# [REQUIRED WORK]
Starting at the line below that contains "dolor. Aenean massa. Cum sociis natoque" and ending at the line that contains "Urban Reports documenta la", retype each line exactly as it stands, but omit the pictures.

[EXTRACTED RECORDS — start]

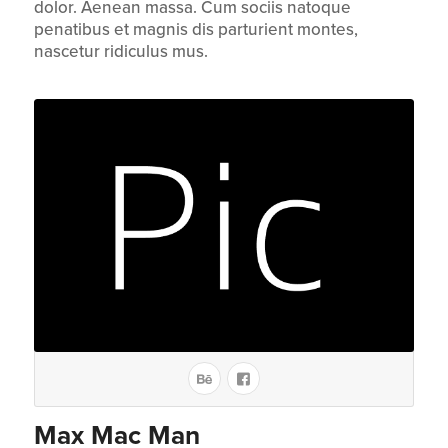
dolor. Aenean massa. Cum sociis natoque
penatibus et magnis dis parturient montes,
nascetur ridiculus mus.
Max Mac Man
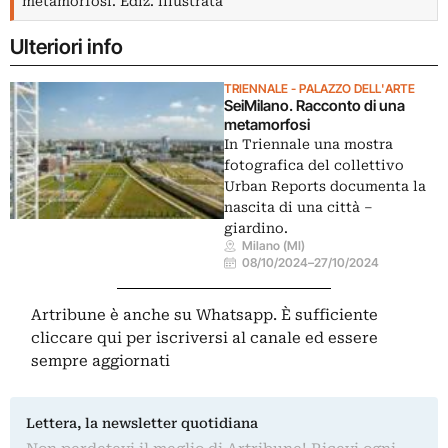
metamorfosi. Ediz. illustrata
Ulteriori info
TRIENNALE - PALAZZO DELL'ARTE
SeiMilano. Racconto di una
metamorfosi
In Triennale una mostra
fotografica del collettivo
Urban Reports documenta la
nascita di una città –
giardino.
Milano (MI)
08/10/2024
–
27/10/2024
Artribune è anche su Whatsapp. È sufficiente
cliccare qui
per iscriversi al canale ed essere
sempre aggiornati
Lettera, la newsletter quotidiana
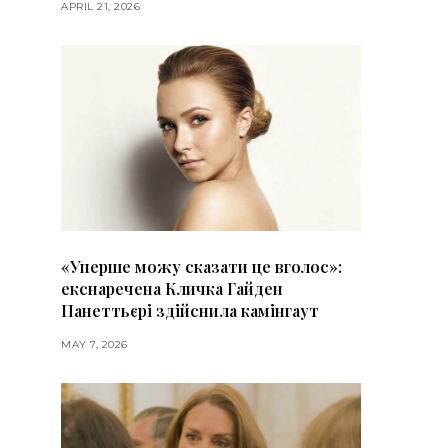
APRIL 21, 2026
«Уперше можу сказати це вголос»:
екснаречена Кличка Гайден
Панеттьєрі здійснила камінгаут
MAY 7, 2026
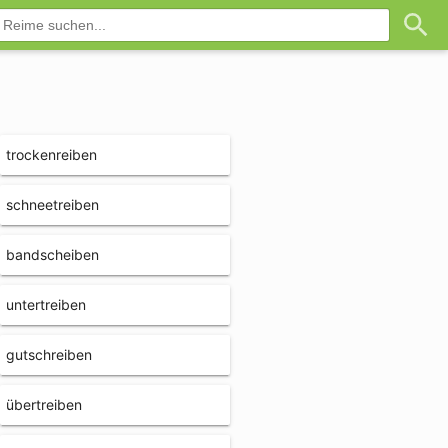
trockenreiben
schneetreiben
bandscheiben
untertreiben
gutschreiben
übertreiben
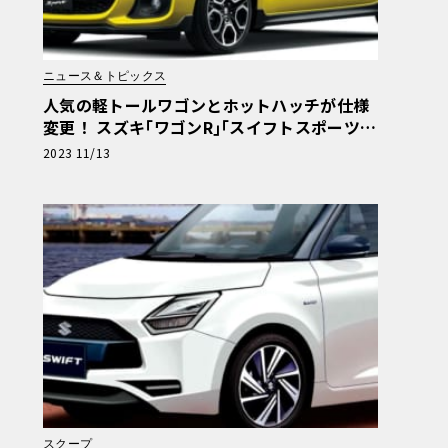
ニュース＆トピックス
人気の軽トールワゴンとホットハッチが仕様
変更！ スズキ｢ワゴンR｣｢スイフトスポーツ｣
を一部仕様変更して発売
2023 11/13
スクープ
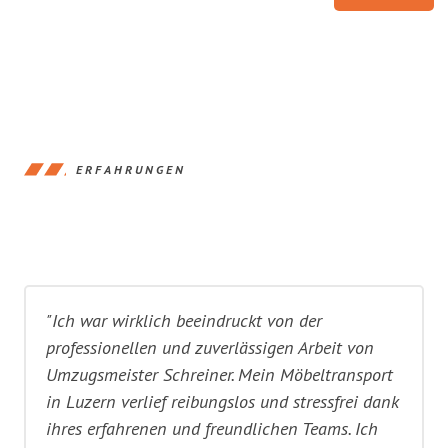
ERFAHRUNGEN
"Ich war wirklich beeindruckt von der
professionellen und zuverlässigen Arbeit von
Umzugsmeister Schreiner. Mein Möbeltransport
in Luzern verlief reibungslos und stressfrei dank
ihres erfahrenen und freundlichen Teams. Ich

[EXTRACTED RECORDS — finish]
[EXTRACTED RECORDS — start]

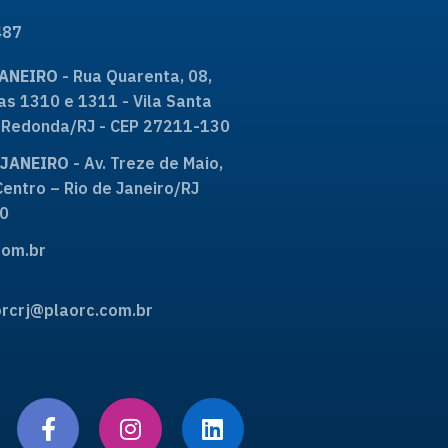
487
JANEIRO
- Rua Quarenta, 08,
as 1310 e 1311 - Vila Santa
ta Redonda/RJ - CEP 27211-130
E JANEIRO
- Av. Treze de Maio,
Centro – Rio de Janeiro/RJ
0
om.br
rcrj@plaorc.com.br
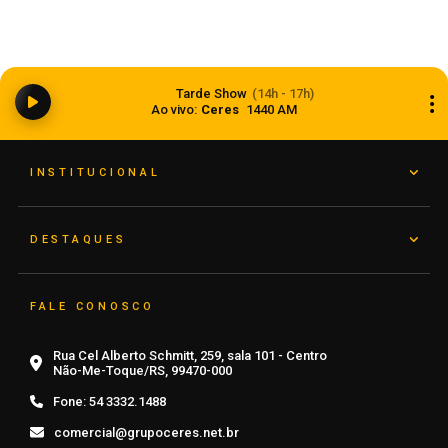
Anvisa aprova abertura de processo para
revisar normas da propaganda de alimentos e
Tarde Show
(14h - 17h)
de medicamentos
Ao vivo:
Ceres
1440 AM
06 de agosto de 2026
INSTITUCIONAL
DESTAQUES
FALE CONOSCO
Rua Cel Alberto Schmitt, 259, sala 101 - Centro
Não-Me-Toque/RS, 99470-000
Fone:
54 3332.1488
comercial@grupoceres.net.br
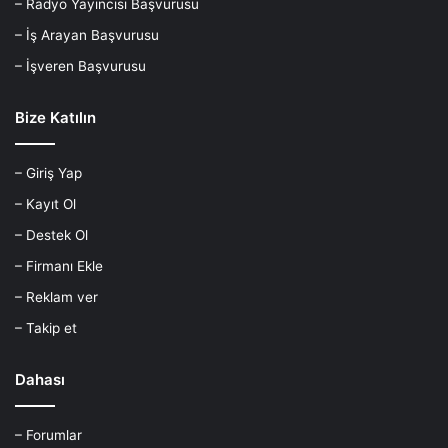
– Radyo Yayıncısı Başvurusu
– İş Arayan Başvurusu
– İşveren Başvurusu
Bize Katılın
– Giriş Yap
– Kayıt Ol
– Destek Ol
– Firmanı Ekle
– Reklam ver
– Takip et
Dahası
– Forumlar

[EXTRACTED RECORDS — finish]

# [COMPLETED EXERCISE]
dolor. Aenean massa. Cum sociis natoque
penatibus et magnis dis parturient montes,
nascetur ridiculus mus.
Max Mac Man
metamorfosi. Ediz. illustrata
Ulteriori info
TRIENNALE - PALAZZO DELL'ARTE
SeiMilano. Racconto di una
metamorfosi
In Triennale una mostra
fotografica del collettivo
Urban Reports documenta la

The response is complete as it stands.